You could try and see what the size is of those pieces that fail to download or get canceled (search the piece id to seen when it was uploaded).
If the size is small (I’ve been seeing a lot of 512 byte pieces lately), the bandwidth you have doesn’t really matter and it’s all latency (geographic proximity in this case).

Edit: I’ve checked on my node (Europe, 1TB) and see around 90-95% success rate on downloads, similar for all satellites.

SGC · March 21, 2021, 1:41pm

can anyone else confirm the drop in ingress today?
at around 7:00 AM GMT

14.6TB node, 12 months old,

just wondering if i got something misconfigured.
made some changes and wanted to be sure it wasn’t just a random event before i started digging into all my setup to figure out exactly what is going on with that drop… if it was just me.

because i really love digging around after a problem that wasn’t even there to begin with…

Krystof · March 21, 2021, 1:56pm

Confirm UTC +1

gpan · March 21, 2021, 2:01pm

Yeah, I see it too, around 50% drop at 6:30 UTC

SGC · March 21, 2021, 2:20pm

thanks atleast then i don’t have to start digging around of what was going on, hunting shadows is so frustrating.

Th3Van · March 21, 2021, 3:34pm

Seen from our Cisco ASR router 10G LAN port towards the Supermicro server.
In = Egress
Out = Ingress

th3van.dk

Vadim · March 21, 2021, 5:16pm

how much data do you have, to have this upload?
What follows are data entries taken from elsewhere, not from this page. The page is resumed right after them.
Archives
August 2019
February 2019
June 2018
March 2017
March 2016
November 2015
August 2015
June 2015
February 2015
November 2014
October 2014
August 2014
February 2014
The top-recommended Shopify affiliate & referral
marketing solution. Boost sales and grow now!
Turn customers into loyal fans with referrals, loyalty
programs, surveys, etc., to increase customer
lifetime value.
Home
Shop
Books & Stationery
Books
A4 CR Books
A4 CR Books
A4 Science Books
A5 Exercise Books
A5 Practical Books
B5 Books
Th3Van · March 21, 2021, 5:40pm

It is download (ingress) because the shown graph are measured on our Cisco router 10G LAN port.
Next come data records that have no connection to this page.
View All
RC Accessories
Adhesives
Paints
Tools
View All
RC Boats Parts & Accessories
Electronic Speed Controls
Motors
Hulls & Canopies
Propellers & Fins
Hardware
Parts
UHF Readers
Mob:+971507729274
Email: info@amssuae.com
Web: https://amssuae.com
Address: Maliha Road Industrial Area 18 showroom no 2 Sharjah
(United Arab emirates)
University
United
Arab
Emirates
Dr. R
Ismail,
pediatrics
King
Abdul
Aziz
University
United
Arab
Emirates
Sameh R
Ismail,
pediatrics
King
Regarding how much data i have, you can find this info by looking at www.th3van.dk (preferable from a pc) and scroll down a bit :

th3van.dk

deydod · March 22, 2021, 11:31am

Hi guys, how in the world you get that high traffic? This is my second month with storj - I am vetted on 3 satellites, however my traffic is just pathetic.
Ingress is about 2-3GB per day, while Egress is 150-250MB. My internet plans is 300Mbit down 160Mbit up.
Will it increase over time?

zackclark70 · March 22, 2021, 12:32pm

in same boat as you not seeing that much ingress

Stob · March 22, 2021, 12:47pm

You’re not comparing like for like.

You have one node which is relatively new.
Th3van has almost 40 nodes, most of which are on different /24 subnets, some of which are also very old compared to yours.

deydod · March 22, 2021, 1:36pm

Upon closer look, it seems we both have similar data with Th3van Storage 39 server - I’ve started on 21st Feb (his on 27th) and we both have similar data in terms of ingress/egress and data on hard drives. It seems the difference comes from the number of nodes he has. His older nodes have 6x-7x egress, but also they have significantly more data (which is understandable). I guess nothing to worry about.
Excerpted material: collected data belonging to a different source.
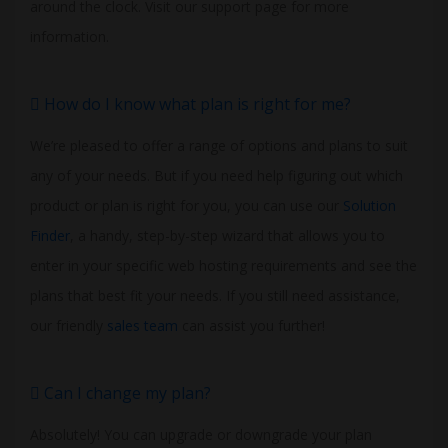
around the clock. Visit our support page for more
information.
How do I know what plan is right for me?
We’re pleased to offer a range of options and plans to suit
any of your needs. But if you need help figuring out which
product or plan is right for you, you can use our
Solution
Finder
, a handy, step-by-step wizard that allows you to
enter in your specific web hosting requirements and see the
plans that best fit your needs. If you still need assistance,
our friendly
sales team
can assist you further!
Can I change my plan?
Absolutely! You can upgrade or downgrade your plan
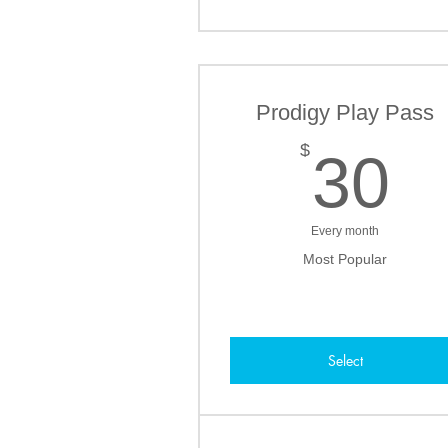
Prodigy Play Pass
3
$
30
Every month
Most Popular
Select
penfold · March 22, 2021, 4:00pm

Months 1 and 2 i was the same sort of traffic as you. Month 3 I jumped up to 10-18 GB a day.

Storgeez · March 22, 2021, 4:52pm

Wooo, the deletes are really screaming today. ~10 second bursts of many tens of deletes per second, never seen them go that fast before. Maybe I just hadn’t look at the right moment. A delete every 10-20 ms during burst.
Or is that the trash emptying?

Storgeez · March 22, 2021, 6:10pm

Oh wow 149GB is a lot. I have 16GB at the moment, guess I didn’t have a lot of the data you did.